* **Material for the task**:
---+---

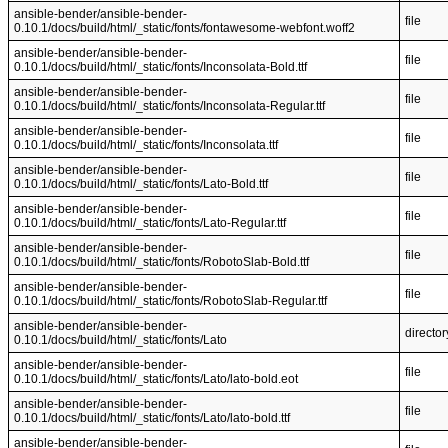
ansible-bender/ansible-bender-
file
0.10.1/docs/build/html/_static/fonts/fontawesome-webfont.woff2
ansible-bender/ansible-bender-
file
0.10.1/docs/build/html/_static/fonts/Inconsolata-Bold.ttf
ansible-bender/ansible-bender-
file
0.10.1/docs/build/html/_static/fonts/Inconsolata-Regular.ttf
ansible-bender/ansible-bender-
file
0.10.1/docs/build/html/_static/fonts/Inconsolata.ttf
ansible-bender/ansible-bender-
file
0.10.1/docs/build/html/_static/fonts/Lato-Bold.ttf
ansible-bender/ansible-bender-
file
0.10.1/docs/build/html/_static/fonts/Lato-Regular.ttf
ansible-bender/ansible-bender-
file
0.10.1/docs/build/html/_static/fonts/RobotoSlab-Bold.ttf
ansible-bender/ansible-bender-
file
0.10.1/docs/build/html/_static/fonts/RobotoSlab-Regular.ttf
ansible-bender/ansible-bender-
director
0.10.1/docs/build/html/_static/fonts/Lato
ansible-bender/ansible-bender-
file
0.10.1/docs/build/html/_static/fonts/Lato/lato-bold.eot
ansible-bender/ansible-bender-
file
0.10.1/docs/build/html/_static/fonts/Lato/lato-bold.ttf
ansible-bender/ansible-bender-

---+---

* **What you should do**: The entries above should be reproduced exactly, without their pictures.

* **Task result**:
ansible-bender/ansible-bender-
file
0.10.1/docs/build/html/_static/fonts/fontawesome-webfont.woff2
ansible-bender/ansible-bender-
file
0.10.1/docs/build/html/_static/fonts/Inconsolata-Bold.ttf
ansible-bender/ansible-bender-
file
0.10.1/docs/build/html/_static/fonts/Inconsolata-Regular.ttf
ansible-bender/ansible-bender-
file
0.10.1/docs/build/html/_static/fonts/Inconsolata.ttf
ansible-bender/ansible-bender-
file
0.10.1/docs/build/html/_static/fonts/Lato-Bold.ttf
ansible-bender/ansible-bender-
file
0.10.1/docs/build/html/_static/fonts/Lato-Regular.ttf
ansible-bender/ansible-bender-
file
0.10.1/docs/build/html/_static/fonts/RobotoSlab-Bold.ttf
ansible-bender/ansible-bender-
file
0.10.1/docs/build/html/_static/fonts/RobotoSlab-Regular.ttf
ansible-bender/ansible-bender-
director
0.10.1/docs/build/html/_static/fonts/Lato
ansible-bender/ansible-bender-
file
0.10.1/docs/build/html/_static/fonts/Lato/lato-bold.eot
ansible-bender/ansible-bender-
file
0.10.1/docs/build/html/_static/fonts/Lato/lato-bold.ttf
ansible-bender/ansible-bender-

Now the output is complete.